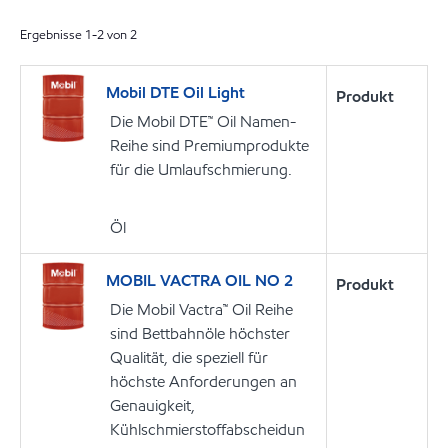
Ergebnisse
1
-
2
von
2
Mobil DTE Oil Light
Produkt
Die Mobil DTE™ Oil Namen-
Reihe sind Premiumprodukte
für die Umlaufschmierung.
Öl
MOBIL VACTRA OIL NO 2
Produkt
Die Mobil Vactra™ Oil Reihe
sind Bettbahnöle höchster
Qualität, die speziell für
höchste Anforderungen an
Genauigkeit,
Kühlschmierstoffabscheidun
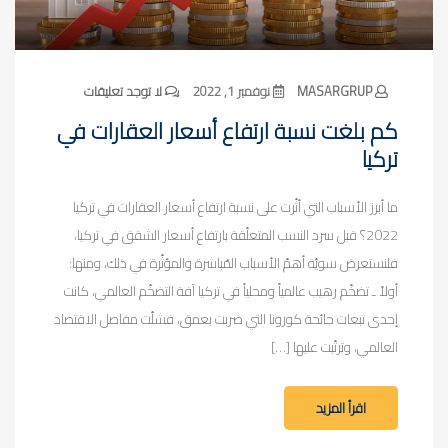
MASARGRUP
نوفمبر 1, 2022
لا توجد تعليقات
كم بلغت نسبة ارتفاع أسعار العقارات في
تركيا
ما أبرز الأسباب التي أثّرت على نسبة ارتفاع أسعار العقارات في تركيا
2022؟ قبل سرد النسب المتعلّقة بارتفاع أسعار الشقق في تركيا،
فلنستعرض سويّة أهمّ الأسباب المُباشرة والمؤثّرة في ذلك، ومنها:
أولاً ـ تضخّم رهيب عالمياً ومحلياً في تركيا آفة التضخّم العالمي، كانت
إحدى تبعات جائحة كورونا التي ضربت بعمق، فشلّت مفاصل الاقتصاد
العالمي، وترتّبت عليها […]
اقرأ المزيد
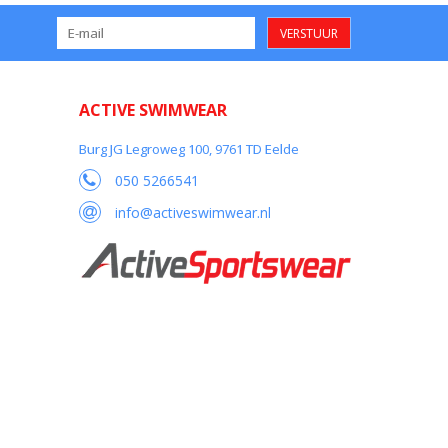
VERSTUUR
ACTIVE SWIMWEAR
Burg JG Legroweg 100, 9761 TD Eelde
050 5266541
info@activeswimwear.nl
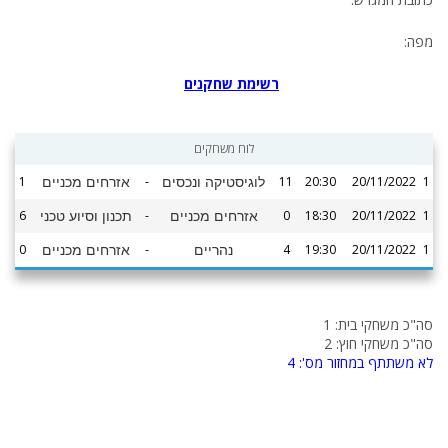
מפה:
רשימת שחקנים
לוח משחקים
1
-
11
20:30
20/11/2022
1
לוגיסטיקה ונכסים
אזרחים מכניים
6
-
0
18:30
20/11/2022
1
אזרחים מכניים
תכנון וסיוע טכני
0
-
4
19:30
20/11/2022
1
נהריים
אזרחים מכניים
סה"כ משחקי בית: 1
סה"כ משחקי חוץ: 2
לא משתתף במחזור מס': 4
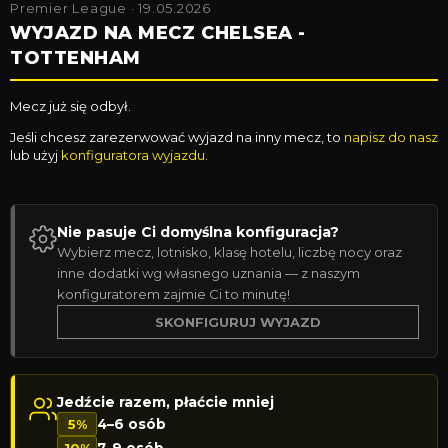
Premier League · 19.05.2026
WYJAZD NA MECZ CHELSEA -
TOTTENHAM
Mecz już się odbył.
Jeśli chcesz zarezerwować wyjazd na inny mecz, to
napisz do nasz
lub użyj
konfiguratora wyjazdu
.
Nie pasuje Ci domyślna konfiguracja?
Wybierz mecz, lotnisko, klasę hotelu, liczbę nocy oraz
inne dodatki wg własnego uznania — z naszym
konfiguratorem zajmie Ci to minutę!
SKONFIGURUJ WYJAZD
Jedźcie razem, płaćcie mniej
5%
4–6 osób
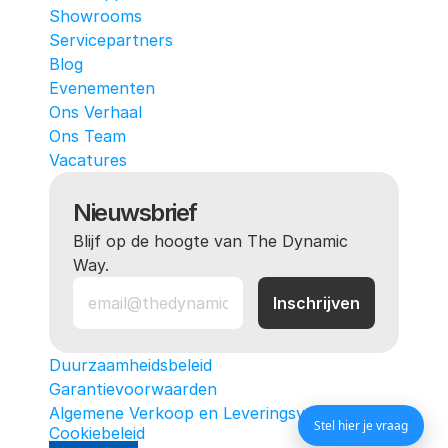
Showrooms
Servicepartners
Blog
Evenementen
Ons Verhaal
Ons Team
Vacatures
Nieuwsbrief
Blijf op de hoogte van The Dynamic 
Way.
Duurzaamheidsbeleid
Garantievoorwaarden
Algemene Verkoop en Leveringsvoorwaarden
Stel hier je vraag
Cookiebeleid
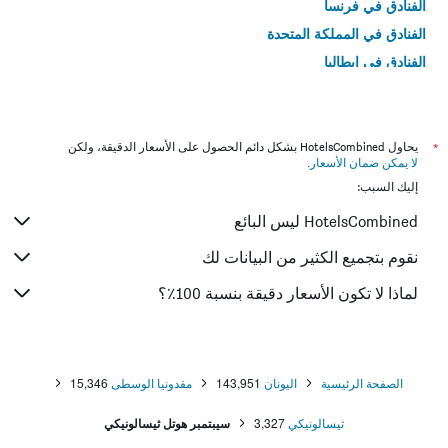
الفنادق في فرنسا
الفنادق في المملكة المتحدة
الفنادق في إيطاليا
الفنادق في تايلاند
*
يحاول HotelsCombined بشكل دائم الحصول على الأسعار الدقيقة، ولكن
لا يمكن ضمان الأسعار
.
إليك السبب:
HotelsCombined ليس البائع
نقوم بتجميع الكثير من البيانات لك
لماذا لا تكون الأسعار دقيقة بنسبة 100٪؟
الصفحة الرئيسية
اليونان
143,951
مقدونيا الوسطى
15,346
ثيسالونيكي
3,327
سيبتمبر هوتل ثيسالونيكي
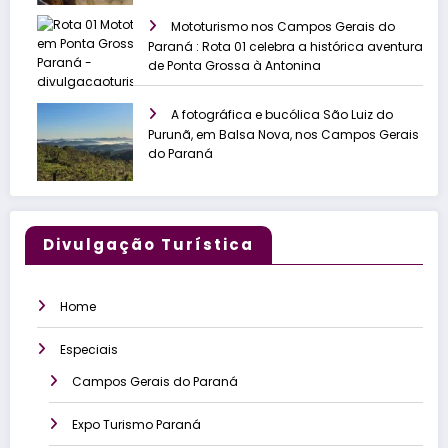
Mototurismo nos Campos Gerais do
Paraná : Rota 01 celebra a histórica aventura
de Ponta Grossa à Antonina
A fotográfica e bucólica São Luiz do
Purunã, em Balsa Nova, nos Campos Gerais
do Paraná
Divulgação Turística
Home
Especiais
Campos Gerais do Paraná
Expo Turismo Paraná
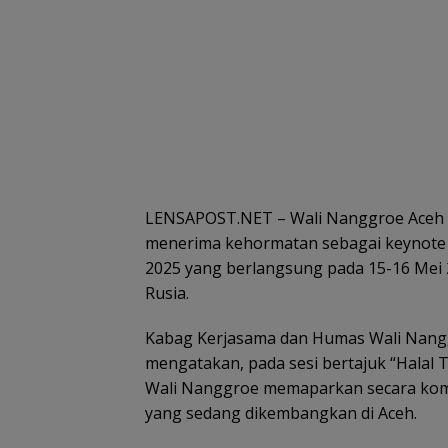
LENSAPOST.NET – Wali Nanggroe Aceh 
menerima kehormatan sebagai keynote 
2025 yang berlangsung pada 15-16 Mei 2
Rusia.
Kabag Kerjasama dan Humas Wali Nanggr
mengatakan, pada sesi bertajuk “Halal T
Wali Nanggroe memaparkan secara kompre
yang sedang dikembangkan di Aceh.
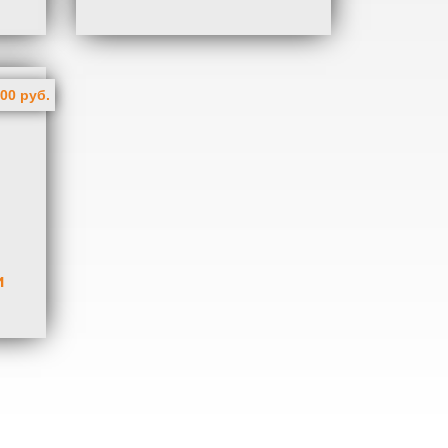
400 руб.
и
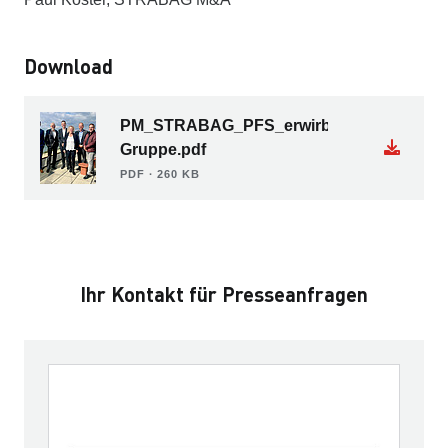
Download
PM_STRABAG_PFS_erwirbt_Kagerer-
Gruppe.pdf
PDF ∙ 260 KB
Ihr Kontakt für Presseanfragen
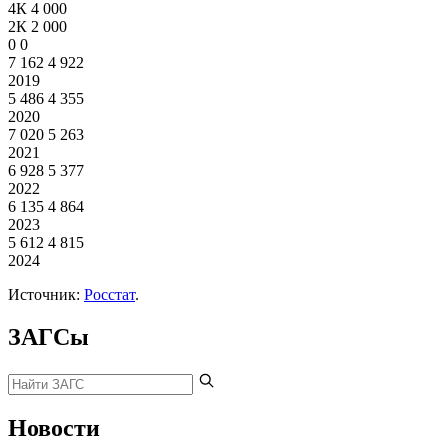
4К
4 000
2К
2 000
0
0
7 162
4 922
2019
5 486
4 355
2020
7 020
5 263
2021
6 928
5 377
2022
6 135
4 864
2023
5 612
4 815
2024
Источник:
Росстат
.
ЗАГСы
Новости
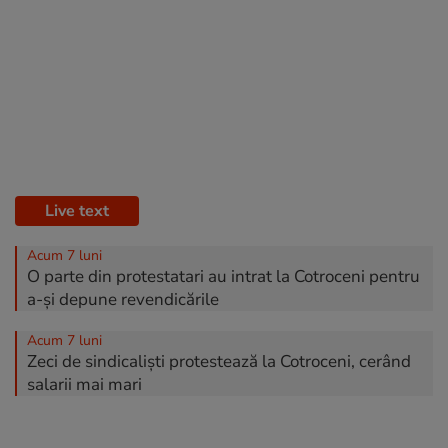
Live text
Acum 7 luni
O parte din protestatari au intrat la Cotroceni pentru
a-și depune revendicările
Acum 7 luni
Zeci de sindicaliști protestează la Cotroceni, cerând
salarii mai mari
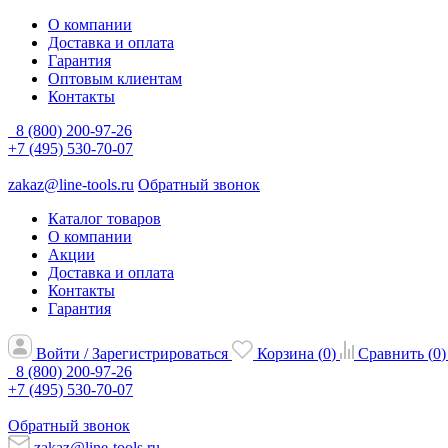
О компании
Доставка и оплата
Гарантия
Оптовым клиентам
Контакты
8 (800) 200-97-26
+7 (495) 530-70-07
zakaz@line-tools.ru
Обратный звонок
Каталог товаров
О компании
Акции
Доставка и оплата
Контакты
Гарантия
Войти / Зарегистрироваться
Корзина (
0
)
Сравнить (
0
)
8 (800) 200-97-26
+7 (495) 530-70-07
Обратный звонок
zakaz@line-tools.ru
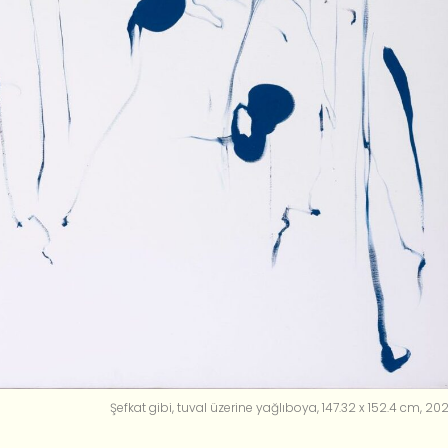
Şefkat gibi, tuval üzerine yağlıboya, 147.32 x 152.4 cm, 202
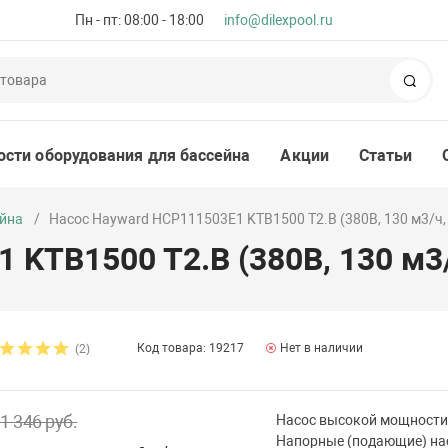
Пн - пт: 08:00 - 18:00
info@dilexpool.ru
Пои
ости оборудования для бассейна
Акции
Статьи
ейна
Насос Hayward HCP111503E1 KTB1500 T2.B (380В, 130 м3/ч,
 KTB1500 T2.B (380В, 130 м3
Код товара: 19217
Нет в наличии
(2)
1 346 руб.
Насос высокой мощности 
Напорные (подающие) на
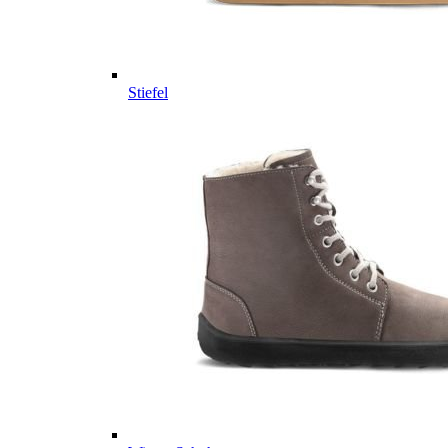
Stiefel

==*==

## Exercise details
Once the pictures are set aside, write out the entries verbatim.

## Task solution
Ergebnisse
1
-
2
von
2
Mobil DTE Oil Light
Produkt
Die Mobil DTE™ Oil Namen-
Reihe sind Premiumprodukte
für die Umlaufschmierung.
Öl
MOBIL VACTRA OIL NO 2
Produkt
Die Mobil Vactra™ Oil Reihe
sind Bettbahnöle höchster
Qualität, die speziell für
höchste Anforderungen an
Genauigkeit,
Kühlschmierstoffabscheidun
MASARGRUP
نوفمبر 1, 2022
لا توجد تعليقات
كم بلغت نسبة ارتفاع أسعار العقارات في
تركيا
ما أبرز الأسباب التي أثّرت على نسبة ارتفاع أسعار العقارات في تركيا
2022؟ قبل سرد النسب المتعلّقة بارتفاع أسعار الشقق في تركيا،
فلنستعرض سويّة أهمّ الأسباب المُباشرة والمؤثّرة في ذلك، ومنها:
أولاً ـ تضخّم رهيب عالمياً ومحلياً في تركيا آفة التضخّم العالمي، كانت
إحدى تبعات جائحة كورونا التي ضربت بعمق، فشلّت مفاصل الاقتصاد
العالمي، وترتّبت عليها […]
اقرأ المزيد
VERSTUUR
ACTIVE SWIMWEAR
Burg JG Legroweg 100, 9761 TD Eelde
050 5266541
info@activeswimwear.nl
מפה:
רשימת שחקנים
לוח משחקים
1
-
11
20:30
20/11/2022
1
לוגיסטיקה ונכסים
אזרחים מכניים
6
-
0
18:30
20/11/2022
1
אזרחים מכניים
תכנון וסיוע טכני
0
-
4
19:30
20/11/2022
1
נהריים
אזרחים מכניים
סה"כ משחקי בית: 1
סה"כ משחקי חוץ: 2
לא משתתף במחזור מס': 4
Premier League · 19.05.2026
WYJAZD NA MECZ CHELSEA -
TOTTENHAM
Mecz już się odbył.
Jeśli chcesz zarezerwować wyjazd na inny mecz, to
napisz do nasz
lub użyj
konfiguratora wyjazdu
.
Nie pasuje Ci domyślna konfiguracja?
Wybierz mecz, lotnisko, klasę hotelu, liczbę nocy oraz
inne dodatki wg własnego uznania — z naszym
konfiguratorem zajmie Ci to minutę!
SKONFIGURUJ WYJAZD
Jedźcie razem, płaćcie mniej
5%
4–6 osób
Showrooms
Servicepartners
Blog
Evenementen
Ons Verhaal
Ons Team
Vacatures
Nieuwsbrief
Blijf op de hoogte van The Dynamic 
Way.
Duurzaamheidsbeleid
Garantievoorwaarden
Algemene Verkoop en Leveringsvoorwaarden
Stel hier je vraag
Cookiebeleid
الفنادق في فرنسا
الفنادق في المملكة المتحدة
الفنادق في إيطاليا
الفنادق في تايلاند
*
يحاول HotelsCombined بشكل دائم الحصول على الأسعار الدقيقة، ولكن
لا يمكن ضمان الأسعار
.
إليك السبب:
HotelsCombined ليس البائع
نقوم بتجميع الكثير من البيانات لك
لماذا لا تكون الأسعار دقيقة بنسبة 100٪؟
الصفحة الرئيسية
اليونان
143,951
مقدونيا الوسطى
15,346
ثيسالونيكي
3,327
سيبتمبر هوتل ثيسالونيكي
Mototurismo nos Campos Gerais do
Paraná : Rota 01 celebra a histórica aventura
de Ponta Grossa à Antonina
A fotográfica e bucólica São Luiz do
Purunã, em Balsa Nova, nos Campos Gerais
do Paraná
Divulgação Turística
Home
Especiais
Campos Gerais do Paraná
Expo Turismo Paraná
LENSAPOST.NET – Wali Nanggroe Aceh 
menerima kehormatan sebagai keynote 
2025 yang berlangsung pada 15-16 Mei 2
Rusia.
Kabag Kerjasama dan Humas Wali Nanggr
mengatakan, pada sesi bertajuk “Halal T
Wali Nanggroe memaparkan secara kompre
yang sedang dikembangkan di Aceh.
400 руб.
и
Download
PM_STRABAG_PFS_erwirbt_Kagerer-
Gruppe.pdf
PDF ∙ 260 KB
Ihr Kontakt für Presseanfragen
4К
4 000
2К
2 000
0
0
7 162
4 922
2019
5 486
4 355
2020
7 020
5 263
2021
6 928
5 377
2022
6 135
4 864
2023
5 612
4 815
2024
Источник:
Росстат
.
ЗАГСы
Новости
Live text
Acum 7 luni
O parte din protestatari au intrat la Cotroceni pentru
a-și depune revendicările
Acum 7 luni
Zeci de sindicaliști protestează la Cotroceni, cerând
salarii mai mari
О компании
Доставка и оплата
Гарантия
Оптовым клиентам
Контакты
8 (800) 200-97-26
+7 (495) 530-70-07
zakaz@line-tools.ru
Обратный звонок
Каталог товаров
О компании
Акции
Доставка и оплата
Контакты
Гарантия
Войти / Зарегистрироваться
Корзина (
0
)
Сравнить (
0
)
8 (800) 200-97-26
+7 (495) 530-70-07
Обратный звонок
zakaz@line-tools.ru
Şefkat gibi, tuval üzerine yağlıboya, 147.32 x 152.4 cm, 202
Пн - пт: 08:00 - 18:00
info@dilexpool.ru
Пои
ости оборудования для бассейна
Акции
Статьи
ейна
Насос Hayward HCP111503E1 KTB1500 T2.B (380В, 130 м3/ч,
 KTB1500 T2.B (380В, 130 м3
Код товара: 19217
Нет в наличии
(2)
1 346 руб.
Насос высокой мощности 
Напорные (подающие) на
Stiefel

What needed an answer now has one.